#### Supplied data:
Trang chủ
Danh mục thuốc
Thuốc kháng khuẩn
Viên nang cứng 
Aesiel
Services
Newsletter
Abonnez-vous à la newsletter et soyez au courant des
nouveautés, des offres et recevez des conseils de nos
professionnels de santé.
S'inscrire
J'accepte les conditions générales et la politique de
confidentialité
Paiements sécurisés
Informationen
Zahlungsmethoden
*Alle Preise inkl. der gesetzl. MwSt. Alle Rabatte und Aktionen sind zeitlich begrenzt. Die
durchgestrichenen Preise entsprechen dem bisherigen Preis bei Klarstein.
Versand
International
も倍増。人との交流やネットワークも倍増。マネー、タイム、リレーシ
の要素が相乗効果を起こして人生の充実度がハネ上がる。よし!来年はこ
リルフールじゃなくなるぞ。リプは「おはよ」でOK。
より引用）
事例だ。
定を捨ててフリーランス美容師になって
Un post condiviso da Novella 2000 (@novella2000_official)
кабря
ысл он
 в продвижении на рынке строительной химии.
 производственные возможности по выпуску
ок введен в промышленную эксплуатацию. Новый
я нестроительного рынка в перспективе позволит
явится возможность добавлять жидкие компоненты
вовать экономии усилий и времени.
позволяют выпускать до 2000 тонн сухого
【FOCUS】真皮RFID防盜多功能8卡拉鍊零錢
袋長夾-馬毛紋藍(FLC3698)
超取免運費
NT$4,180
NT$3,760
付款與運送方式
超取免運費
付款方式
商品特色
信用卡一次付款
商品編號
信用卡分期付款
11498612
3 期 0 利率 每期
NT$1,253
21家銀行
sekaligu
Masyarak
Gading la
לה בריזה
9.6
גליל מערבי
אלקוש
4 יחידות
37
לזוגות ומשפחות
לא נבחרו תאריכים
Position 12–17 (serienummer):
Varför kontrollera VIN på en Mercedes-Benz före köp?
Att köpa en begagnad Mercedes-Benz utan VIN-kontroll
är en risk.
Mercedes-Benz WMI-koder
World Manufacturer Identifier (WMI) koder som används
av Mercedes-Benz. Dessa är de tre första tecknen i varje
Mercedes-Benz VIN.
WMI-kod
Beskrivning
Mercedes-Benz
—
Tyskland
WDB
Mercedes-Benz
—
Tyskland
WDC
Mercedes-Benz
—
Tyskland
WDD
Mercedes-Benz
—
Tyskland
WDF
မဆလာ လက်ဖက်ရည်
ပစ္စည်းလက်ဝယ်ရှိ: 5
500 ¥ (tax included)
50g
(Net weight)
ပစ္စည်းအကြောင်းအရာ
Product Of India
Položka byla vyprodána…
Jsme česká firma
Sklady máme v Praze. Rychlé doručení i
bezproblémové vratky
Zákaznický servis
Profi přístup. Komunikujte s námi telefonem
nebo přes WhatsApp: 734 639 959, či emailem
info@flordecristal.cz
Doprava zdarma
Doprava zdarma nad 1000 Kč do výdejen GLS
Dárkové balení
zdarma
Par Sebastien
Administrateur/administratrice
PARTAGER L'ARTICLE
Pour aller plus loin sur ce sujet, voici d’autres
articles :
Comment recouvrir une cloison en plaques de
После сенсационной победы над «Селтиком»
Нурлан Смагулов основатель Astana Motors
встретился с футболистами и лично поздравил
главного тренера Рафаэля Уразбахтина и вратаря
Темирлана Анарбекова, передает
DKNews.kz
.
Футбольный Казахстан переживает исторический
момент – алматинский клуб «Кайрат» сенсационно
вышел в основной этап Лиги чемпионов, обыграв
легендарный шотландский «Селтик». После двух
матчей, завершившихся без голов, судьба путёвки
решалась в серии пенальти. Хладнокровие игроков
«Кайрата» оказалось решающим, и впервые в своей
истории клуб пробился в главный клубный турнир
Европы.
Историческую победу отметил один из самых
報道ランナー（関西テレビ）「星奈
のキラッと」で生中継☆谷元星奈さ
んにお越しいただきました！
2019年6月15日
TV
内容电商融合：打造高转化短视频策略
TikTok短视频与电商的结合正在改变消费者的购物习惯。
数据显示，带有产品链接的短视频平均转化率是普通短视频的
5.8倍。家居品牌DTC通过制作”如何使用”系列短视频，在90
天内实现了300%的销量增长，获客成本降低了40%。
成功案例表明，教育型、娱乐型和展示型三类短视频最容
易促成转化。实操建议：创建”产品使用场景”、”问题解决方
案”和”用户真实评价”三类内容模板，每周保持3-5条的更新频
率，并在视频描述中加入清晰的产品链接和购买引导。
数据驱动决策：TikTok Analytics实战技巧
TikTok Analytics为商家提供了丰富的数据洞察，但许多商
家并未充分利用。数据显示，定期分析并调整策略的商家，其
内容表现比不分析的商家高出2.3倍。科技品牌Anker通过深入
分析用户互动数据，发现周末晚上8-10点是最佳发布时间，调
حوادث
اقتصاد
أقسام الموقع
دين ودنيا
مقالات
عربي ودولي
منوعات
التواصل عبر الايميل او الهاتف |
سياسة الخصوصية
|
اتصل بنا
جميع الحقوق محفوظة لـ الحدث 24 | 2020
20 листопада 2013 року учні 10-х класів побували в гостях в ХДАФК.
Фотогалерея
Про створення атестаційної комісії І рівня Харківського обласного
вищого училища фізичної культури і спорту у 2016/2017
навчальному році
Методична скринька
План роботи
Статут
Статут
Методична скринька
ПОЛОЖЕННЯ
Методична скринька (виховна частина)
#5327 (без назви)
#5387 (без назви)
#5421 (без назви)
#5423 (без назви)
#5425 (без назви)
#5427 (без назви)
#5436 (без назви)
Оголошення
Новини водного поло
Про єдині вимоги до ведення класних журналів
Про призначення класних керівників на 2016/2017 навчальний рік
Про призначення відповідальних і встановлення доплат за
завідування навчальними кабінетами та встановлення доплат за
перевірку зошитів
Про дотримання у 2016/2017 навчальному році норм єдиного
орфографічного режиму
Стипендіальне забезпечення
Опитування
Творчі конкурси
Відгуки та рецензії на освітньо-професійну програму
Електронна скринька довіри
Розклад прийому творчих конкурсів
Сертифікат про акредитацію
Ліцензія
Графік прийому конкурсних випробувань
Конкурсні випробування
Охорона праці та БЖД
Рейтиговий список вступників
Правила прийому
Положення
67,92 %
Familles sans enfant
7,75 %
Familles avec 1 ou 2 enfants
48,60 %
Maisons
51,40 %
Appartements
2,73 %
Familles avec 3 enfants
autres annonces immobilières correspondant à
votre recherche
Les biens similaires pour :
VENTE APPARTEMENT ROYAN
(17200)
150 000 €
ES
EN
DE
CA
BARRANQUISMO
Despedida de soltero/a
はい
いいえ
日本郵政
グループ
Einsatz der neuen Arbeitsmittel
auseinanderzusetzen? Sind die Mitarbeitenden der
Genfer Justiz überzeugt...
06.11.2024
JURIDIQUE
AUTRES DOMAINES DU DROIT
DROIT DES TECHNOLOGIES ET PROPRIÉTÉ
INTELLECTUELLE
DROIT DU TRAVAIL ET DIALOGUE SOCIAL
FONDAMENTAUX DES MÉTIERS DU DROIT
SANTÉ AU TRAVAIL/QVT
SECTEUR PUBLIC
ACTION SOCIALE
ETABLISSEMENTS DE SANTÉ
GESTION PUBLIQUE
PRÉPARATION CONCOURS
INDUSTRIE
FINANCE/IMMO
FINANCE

#### Prompt:
Only the lines from the opening of the material through the line with "zeitlich begrenzt. Die" should be echoed, exactly as written.

#### Reply to the task:
Trang chủ
Danh mục thuốc
Thuốc kháng khuẩn
Viên nang cứng 
Aesiel
Services
Newsletter
Abonnez-vous à la newsletter et soyez au courant des
nouveautés, des offres et recevez des conseils de nos
professionnels de santé.
S'inscrire
J'accepte les conditions générales et la politique de
confidentialité
Paiements sécurisés
Informationen
Zahlungsmethoden
*Alle Preise inkl. der gesetzl. MwSt. Alle Rabatte und Aktionen sind zeitlich begrenzt. Die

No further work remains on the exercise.